• [RECORD EXTRACTS]:

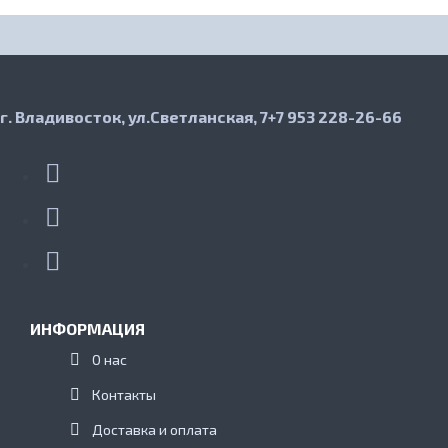
г. Владивосток, ул.Светланская, 7
+7 953 228-26-66
ИНФОРМАЦИЯ
О нас
Контакты
Доставка и оплата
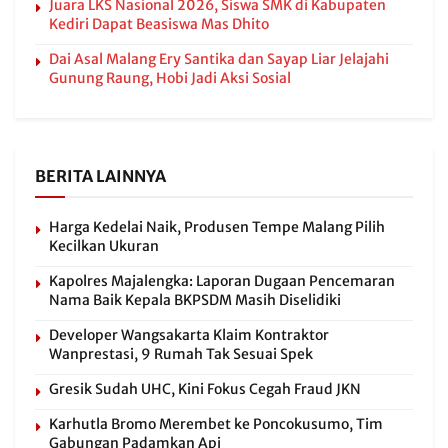
Juara LKS Nasional 2026, Siswa SMK di Kabupaten
Kediri Dapat Beasiswa Mas Dhito
Dai Asal Malang Ery Santika dan Sayap Liar Jelajahi
Gunung Raung, Hobi Jadi Aksi Sosial
BERITA LAINNYA
Harga Kedelai Naik, Produsen Tempe Malang Pilih
Kecilkan Ukuran
Kapolres Majalengka: Laporan Dugaan Pencemaran
Nama Baik Kepala BKPSDM Masih Diselidiki
Developer Wangsakarta Klaim Kontraktor
Wanprestasi, 9 Rumah Tak Sesuai Spek
Gresik Sudah UHC, Kini Fokus Cegah Fraud JKN
Karhutla Bromo Merembet ke Poncokusumo, Tim
Gabungan Padamkan Api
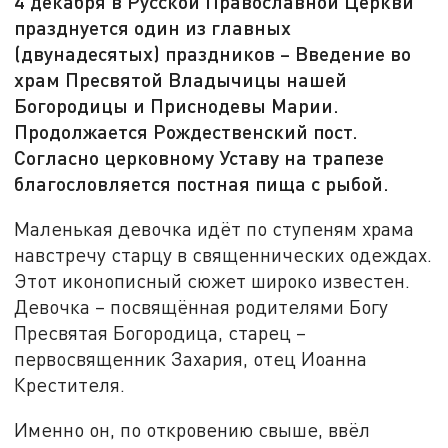
4 декабря в Русской Православной Церкви
празднуется один из главных
(двунадесятых) праздников – Введение во
храм Пресвятой Владычицы нашей
Богородицы и Приснодевы Марии.
Продолжается Рождественский пост.
Согласно церковному Уставу на трапезе
благословляется постная пища с рыбой.
Маленькая девочка идёт по ступеням храма
навстречу старцу в священнических одеждах.
Этот иконописный сюжет широко известен.
Девочка – посвящённая родителями Богу
Пресвятая Богородица, старец –
первосвященник Захария, отец Иоанна
Крестителя.
Именно он, по откровению свыше, ввёл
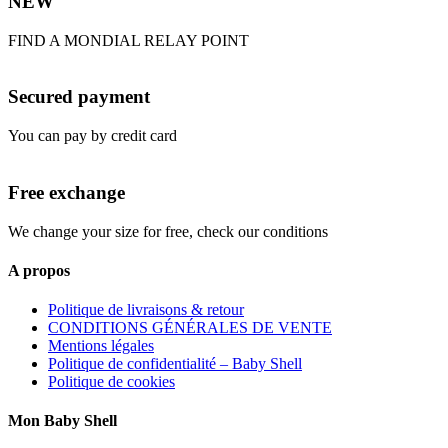
NEW
FIND A MONDIAL RELAY POINT
Secured payment
You can pay by credit card
Free exchange
We change your size for free, check our conditions
A propos
Politique de livraisons & retour
CONDITIONS GÉNÉRALES DE VENTE
Mentions légales
Politique de confidentialité – Baby Shell
Politique de cookies
Mon Baby Shell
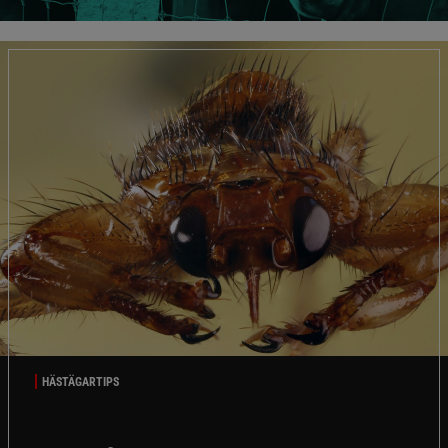
HÄSTÄGARTIPS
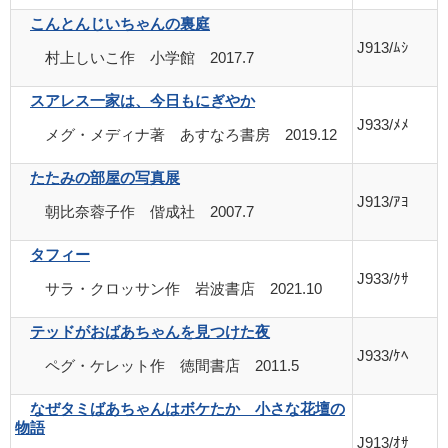
こんとんじいちゃんの裏庭
J913/ﾑｼ
村上しいこ作 小学館 2017.7
スアレス一家は、今日もにぎやか
J933/ﾒﾒ
メグ・メディナ著 あすなろ書房 2019.12
たたみの部屋の写真展
J913/ｱﾖ
朝比奈蓉子作 偕成社 2007.7
タフィー
J933/ｸｻ
サラ・クロッサン作 岩波書店 2021.10
テッドがおばあちゃんを見つけた夜
J933/ｹﾍ
ペグ・ケレット作 徳間書店 2011.5
なぜタミばあちゃんはボケたか 小さな花壇の
物語
J913/ｵｻ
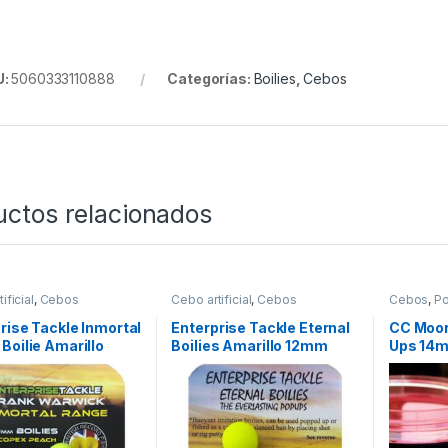
U:
5060333110888
Categorías:
Boilies
,
Cebos
uctos relacionados
ificial
,
Cebos
Cebo artificial
,
Cebos
Cebos
,
P
rise Tackle Inmortal
Enterprise Tackle Eternal
CC Moor
Boilie Amarillo
Boilies Amarillo 12mm
Ups 14
 Scopex Peach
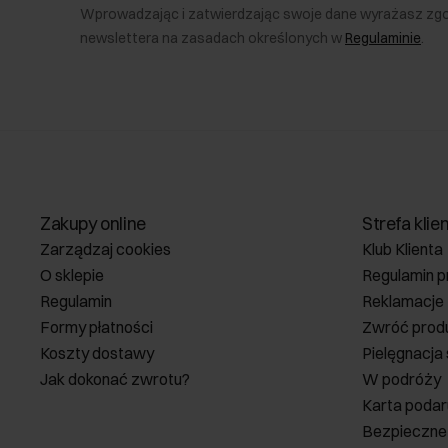
Wprowadzając i zatwierdzając swoje dane wyrażasz zg
newslettera na zasadach określonych w
Regulaminie
.
Zakupy online
Strefa klie
Zarządzaj cookies
Klub Klienta
O sklepie
Regulamin p
Regulamin
Reklamacje
Formy płatności
Zwróć prod
Koszty dostawy
Pielęgnacja
Jak dokonać zwrotu?
W podróży
Karta poda
Bezpieczne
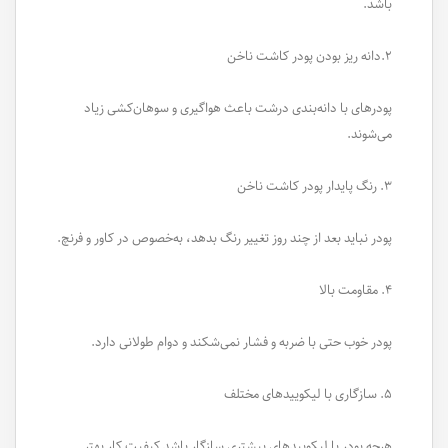
باشد.
۲.دانه ریز بودن پودر کاشت ناخن
پودرهای با دانه‌بندی درشت باعث هواگیری و سوهان‌کشی زیاد
می‌شوند.
۳. رنگ پایدار پودر کاشت ناخن
پودر نباید بعد از چند روز تغییر رنگ بدهد، به‌خصوص در کاور و فرنچ.
۴. مقاومت بالا
پودر خوب حتی با ضربه و فشار نمی‌شکند و دوام طولانی دارد.
۵. سازگاری با لیکوییدهای مختلف
هرچه پودر با لیکوییدهای بیشتری سازگار باشد کیفیت کار بهتر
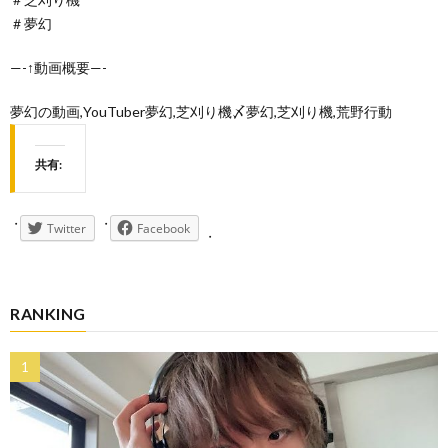
＃夢幻
—-↑動画概要—-
夢幻の動画,YouTuber夢幻,芝刈り機〆夢幻,芝刈り機,荒野行動
共有:
Twitter
Facebook
RANKING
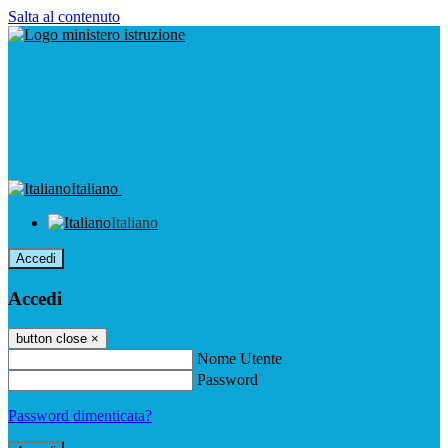
Salta al contenuto
Italiano
Italiano
Accedi
Accedi
button close
×
Nome Utente
Password
Password dimenticata?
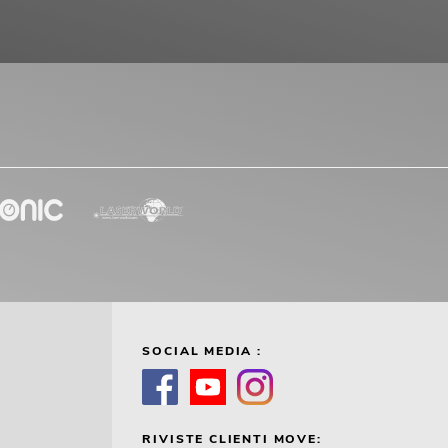
SOCIAL MEDIA :
RIVISTE CLIENTI MOVE:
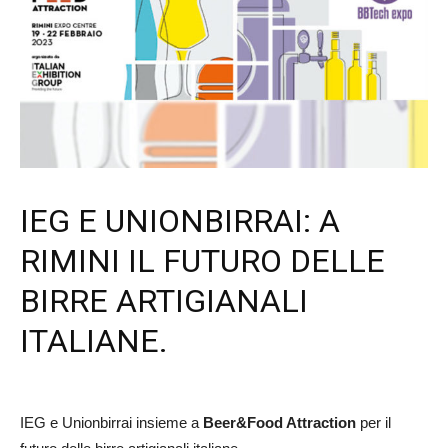
IEG E UNIONBIRRAI: A
RIMINI IL FUTURO DELLE
BIRRE ARTIGIANALI
ITALIANE.
IEG e Unionbirrai insieme a
Beer&Food Attraction
per il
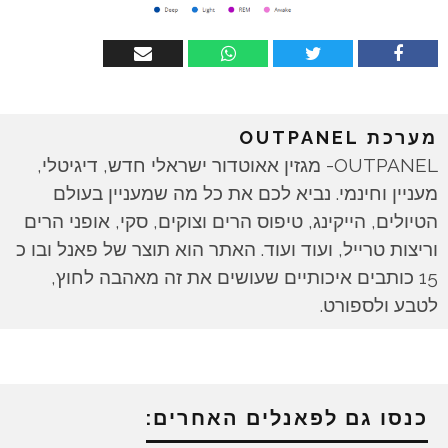
מערכת OUTPANEL
OUTPANEL- מגזין אאוטדור ישראלי חדש, דיגיטלי,
מעניין וחינמי. נביא לכם את כל מה שמעניין בעולם
הטיולים, הייקינג, טיפוס הרים וצוקים, סקי, אופני הרים
וריצות טרייל, ועוד ועוד. האתר הוא תוצר של פאנל ובו כ
15 כותבים איכותיים שעושים את זה מאהבה לחוץ,
לטבע ולספורט.
כנסו גם לפאנלים האחרים:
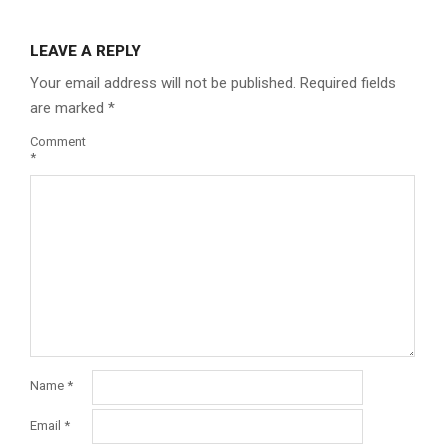
LEAVE A REPLY
Your email address will not be published.
Required fields
are marked
*
Comment
*
Name
*
Email
*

• [REQUIRED ACTION]:
The response must contain every line from the listing above in which the string "Shell" appears.

• [RESPONSE AREA]:
Politique de confidentialité – Baby Shell
Mon Baby Shell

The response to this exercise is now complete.